● **WORK REQUIRED**:
Copy out each line of the data that holds the word "Submit".
··· AVAILABLE RECORDS
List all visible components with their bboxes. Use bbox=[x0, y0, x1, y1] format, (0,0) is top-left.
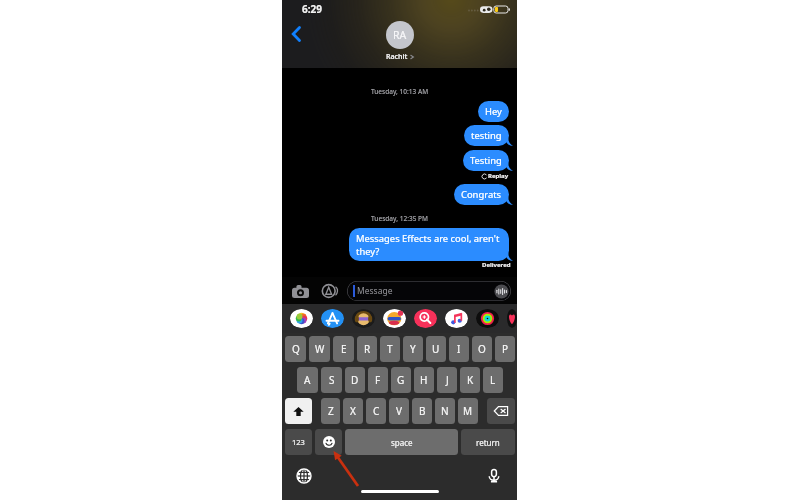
button[interactable]: T bbox=[380, 336, 400, 362]
staticText: Z bbox=[328, 404, 334, 418]
button[interactable]: I bbox=[449, 336, 469, 362]
staticText: L bbox=[490, 373, 496, 387]
button[interactable]: Messages Effects are cool, aren't they? bbox=[349, 228, 509, 261]
staticText: A bbox=[304, 373, 311, 387]
button[interactable]: Q bbox=[285, 336, 306, 362]
staticText: Hey bbox=[485, 105, 502, 118]
staticText: return bbox=[476, 437, 500, 448]
button[interactable]: App Store bbox=[321, 309, 344, 328]
staticText: Testing bbox=[470, 154, 502, 167]
button[interactable]: O bbox=[472, 336, 492, 362]
button[interactable]: H bbox=[414, 367, 434, 393]
button[interactable]: space bbox=[345, 429, 458, 455]
button[interactable]: Message bbox=[347, 281, 511, 301]
staticText: W bbox=[315, 342, 325, 356]
button[interactable]: F bbox=[368, 367, 388, 393]
button[interactable]: Image search bbox=[414, 309, 437, 328]
staticText: H bbox=[420, 373, 428, 387]
button[interactable]: U bbox=[426, 336, 446, 362]
staticText: R bbox=[364, 342, 371, 356]
button[interactable]: L bbox=[483, 367, 503, 393]
button[interactable]: testing bbox=[464, 125, 509, 146]
button[interactable]: R bbox=[357, 336, 377, 362]
button[interactable]: Emoji bbox=[315, 429, 342, 455]
staticText: D bbox=[351, 373, 359, 387]
staticText: K bbox=[467, 373, 474, 387]
staticText: F bbox=[375, 373, 381, 387]
staticText: Replay bbox=[488, 172, 509, 180]
button[interactable]: Backspace bbox=[487, 398, 515, 424]
staticText: I bbox=[457, 342, 461, 356]
button[interactable]: N bbox=[435, 398, 455, 424]
staticText: Rachit bbox=[386, 52, 408, 62]
button[interactable]: Z bbox=[321, 398, 340, 424]
staticText: S bbox=[329, 373, 335, 387]
button[interactable]: Back bbox=[283, 21, 309, 47]
button[interactable]: Fitness bbox=[476, 309, 499, 328]
staticText: 123 bbox=[292, 437, 305, 447]
button[interactable]: V bbox=[389, 398, 409, 424]
staticText: Messages Effects are cool, aren't they? bbox=[356, 232, 502, 257]
button[interactable]: More bbox=[507, 309, 517, 328]
staticText: RA bbox=[393, 28, 407, 42]
staticText: 6:29 bbox=[302, 2, 322, 16]
button[interactable]: RA bbox=[386, 21, 414, 62]
button[interactable]: A bbox=[297, 367, 318, 393]
button[interactable]: App Store bbox=[320, 281, 340, 301]
button[interactable]: Stickers bbox=[383, 309, 406, 328]
staticText: Y bbox=[410, 342, 416, 356]
button[interactable]: P bbox=[495, 336, 515, 362]
button[interactable]: Shift bbox=[285, 398, 312, 424]
staticText: P bbox=[502, 342, 509, 356]
staticText: V bbox=[396, 404, 402, 418]
button[interactable]: Photos bbox=[290, 309, 313, 328]
button[interactable]: 123 bbox=[285, 429, 312, 455]
staticText: B bbox=[419, 404, 426, 418]
button[interactable]: S bbox=[321, 367, 342, 393]
staticText: O bbox=[478, 342, 486, 356]
staticText: Tuesday, 10:13 AM bbox=[282, 87, 517, 96]
staticText: Q bbox=[292, 342, 300, 356]
button[interactable]: W bbox=[309, 336, 330, 362]
button[interactable]: Y bbox=[403, 336, 423, 362]
staticText: Tuesday, 12:35 PM bbox=[282, 214, 517, 223]
button[interactable]: Testing bbox=[463, 150, 509, 171]
staticText: X bbox=[350, 404, 356, 418]
button[interactable]: B bbox=[412, 398, 432, 424]
staticText: Congrats bbox=[461, 188, 502, 201]
button[interactable]: Dictate bbox=[485, 467, 503, 485]
button[interactable]: Hey bbox=[478, 101, 509, 122]
button[interactable]: M bbox=[458, 398, 478, 424]
staticText: Message bbox=[357, 285, 393, 297]
button[interactable]: G bbox=[391, 367, 411, 393]
staticText: T bbox=[387, 342, 393, 356]
button[interactable]: Congrats bbox=[454, 184, 509, 205]
staticText: space bbox=[391, 437, 413, 448]
staticText: testing bbox=[471, 129, 502, 142]
button[interactable]: J bbox=[437, 367, 457, 393]
button[interactable]: Music bbox=[445, 309, 468, 328]
button[interactable]: D bbox=[345, 367, 365, 393]
button[interactable]: return bbox=[461, 429, 515, 455]
staticText: G bbox=[397, 373, 405, 387]
staticText: M bbox=[463, 404, 473, 418]
button[interactable]: Camera bbox=[290, 281, 310, 301]
staticText: U bbox=[432, 342, 440, 356]
staticText: J bbox=[446, 373, 449, 387]
button[interactable]: X bbox=[343, 398, 363, 424]
staticText: C bbox=[373, 404, 380, 418]
staticText: E bbox=[341, 342, 347, 356]
button[interactable]: E bbox=[333, 336, 354, 362]
staticText: Delivered bbox=[482, 261, 511, 269]
button[interactable]: C bbox=[366, 398, 386, 424]
button[interactable]: K bbox=[460, 367, 480, 393]
button[interactable]: Change keyboard bbox=[295, 467, 313, 485]
staticText: N bbox=[441, 404, 449, 418]
button[interactable]: Memoji bbox=[352, 309, 375, 328]
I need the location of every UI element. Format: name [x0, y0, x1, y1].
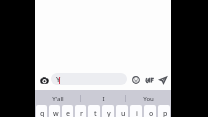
button[interactable]: t [88, 105, 100, 117]
button[interactable]: I [81, 90, 126, 105]
button[interactable]: Y'all [35, 90, 81, 105]
staticText: Y [56, 74, 61, 84]
staticText: t [94, 109, 97, 117]
staticText: w [53, 109, 59, 117]
button[interactable]: w [49, 105, 60, 117]
button[interactable]: y [102, 105, 114, 117]
button[interactable]: u [116, 105, 128, 117]
button[interactable]: p [158, 105, 170, 117]
button[interactable]: GIF [144, 73, 156, 85]
button[interactable]: Camera [38, 73, 50, 85]
staticText: You [143, 95, 154, 103]
button[interactable]: Send [157, 73, 169, 85]
button[interactable]: i [130, 105, 142, 117]
staticText: p [163, 109, 168, 117]
button[interactable]: Emoji [130, 73, 142, 85]
staticText: u [121, 109, 126, 117]
button[interactable]: Y [51, 73, 127, 85]
button[interactable]: e [62, 105, 73, 117]
staticText: I [102, 95, 105, 103]
staticText: r [80, 109, 83, 117]
staticText: o [149, 109, 154, 117]
button[interactable]: q [36, 105, 47, 117]
staticText: i [136, 109, 138, 117]
staticText: y [107, 109, 111, 117]
staticText: Y'all [52, 95, 64, 103]
button[interactable]: You [126, 90, 171, 105]
button[interactable]: r [75, 105, 86, 117]
staticText: e [66, 109, 71, 117]
button[interactable]: o [144, 105, 156, 117]
staticText: q [40, 109, 45, 117]
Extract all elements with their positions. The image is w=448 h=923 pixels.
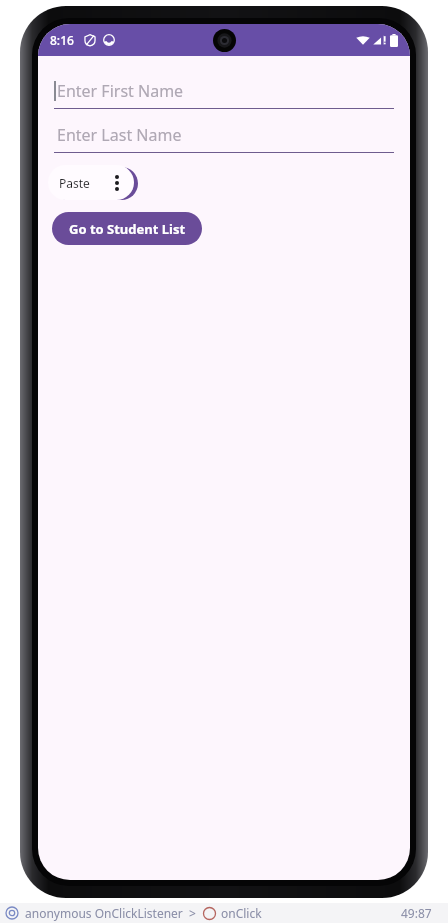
- button[interactable]: Submit: [52, 167, 138, 200]
- staticText: Submit: [72, 175, 119, 193]
- button[interactable]: More options: [100, 165, 134, 200]
- staticText: 49:87: [401, 905, 432, 921]
- staticText: Enter Last Name: [57, 124, 182, 146]
- staticText: anonymous OnClickListener: [25, 905, 183, 921]
- button[interactable]: Paste: [48, 165, 100, 200]
- staticText: Go to Student List: [69, 220, 186, 238]
- staticText: Enter First Name: [57, 80, 184, 102]
- staticText: >: [189, 905, 196, 921]
- button[interactable]: Go to Student List: [52, 212, 202, 245]
- staticText: 8:16: [50, 32, 74, 48]
- staticText: onClick: [221, 905, 262, 921]
- staticText: Paste: [59, 175, 90, 191]
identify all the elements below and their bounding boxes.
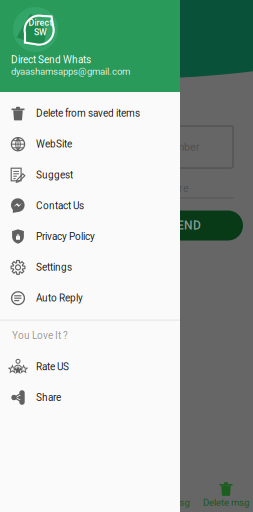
button[interactable]: Send msg	[140, 480, 198, 512]
button[interactable]: Share	[0, 382, 180, 413]
button[interactable]: Privacy Policy	[0, 221, 180, 252]
staticText: Privacy Policy	[36, 231, 95, 242]
staticText: Auto Reply	[36, 292, 83, 304]
staticText: Delete from saved items	[36, 108, 140, 119]
button[interactable]: Contact Us	[0, 190, 180, 221]
staticText: Rate US	[36, 361, 69, 373]
staticText: Contact Us	[36, 200, 84, 212]
staticText: dyaashamsapps@gmail.com	[11, 66, 130, 77]
staticText: Direct Send Whats	[11, 54, 91, 66]
button[interactable]: WebSite	[0, 129, 180, 160]
staticText: Enter Number	[133, 141, 200, 153]
staticText: Settings	[36, 262, 72, 273]
button[interactable]: Delete msg	[198, 480, 253, 512]
staticText: WebSite	[36, 138, 72, 150]
button[interactable]: Rate US	[0, 351, 180, 382]
button[interactable]: Auto Reply	[0, 283, 180, 314]
staticText: Send msg	[148, 497, 190, 508]
button[interactable]: Delete from saved items	[0, 98, 180, 129]
staticText: Type your message here	[69, 182, 189, 194]
staticText: Direct	[28, 18, 52, 28]
staticText: SW	[34, 27, 47, 37]
button[interactable]: Suggest	[0, 160, 180, 190]
staticText: Suggest	[36, 169, 73, 181]
staticText: SEND	[170, 218, 201, 233]
button[interactable]: SEND	[21, 210, 243, 240]
staticText: Delete msg	[203, 497, 249, 508]
button[interactable]: Settings	[0, 252, 180, 283]
staticText: You Love It ?	[12, 330, 68, 341]
staticText: Share	[36, 392, 61, 403]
······
● **TASK RESPONSE**:
- button[interactable]: Submit: [52, 167, 138, 200]
- staticText: Submit: [72, 175, 119, 193]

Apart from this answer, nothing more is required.